- Sheet music of "The Last Long Mile", performed in the Broadway musical Toot-Toot (1918)

Song by Emil Breitenfeld
- Written: 1917
- Published: 1918 by T. B. Harms, Inc.
- Genre: March
- Composer: Emil Breitenfeld

= The Last Long Mile =

1917 march by Emil Breitenfeld

"The Last Long Mile", also known as the "Plattsburg Marching Song", is a World War I–era marching song written in 1917. The song is attributed to Emil Breitenfeld, who wrote the song while serving as a lieutenant in the United States Army.

== History ==
"The Last Long Mile" was originally composed by Emil Breitenfeld while the musician was training with the 17th New York Regiment in Plattsburgh, New York. The song—originally known as either "The Long Last Mile" or the "Plattsburg Marching Song"—quickly became popular with soldiers, and was presented along with other soldier's compositions to the National Board on Army and Navy Camp Music. The board liked the song, and considered it one of the best songs to have been produced in soldier's camps. The song was later featured in the first issue of Music in the Camps, an activity book produced for army and navy training camps.
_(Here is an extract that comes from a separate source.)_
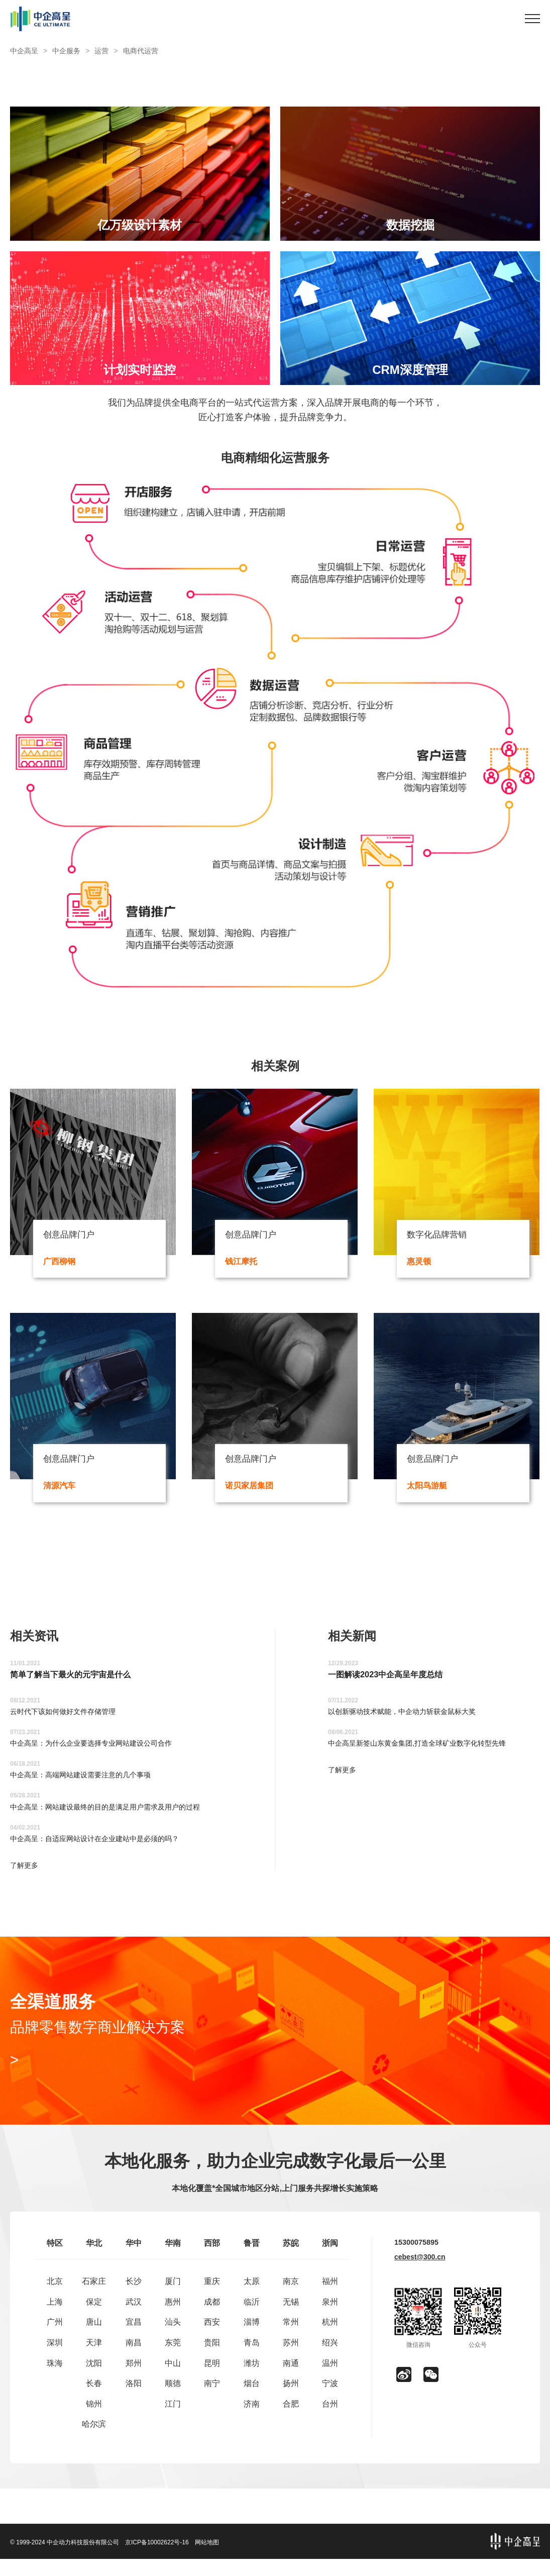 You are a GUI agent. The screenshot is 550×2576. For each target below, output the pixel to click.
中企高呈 (24, 51)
The song, now renamed "The Last Long Mile", was later featured in Toot Toot (1918), a Broadway musical produced by Henry W. Savage and published by T. B. Harms & Francis, Day & Hunter, Inc.

Following the war and his exit from the army in 1919, Breitenfeld moved to California and wrote music for silent films and stage plays. He was the father of jazz alto saxophonist Paul Desmond.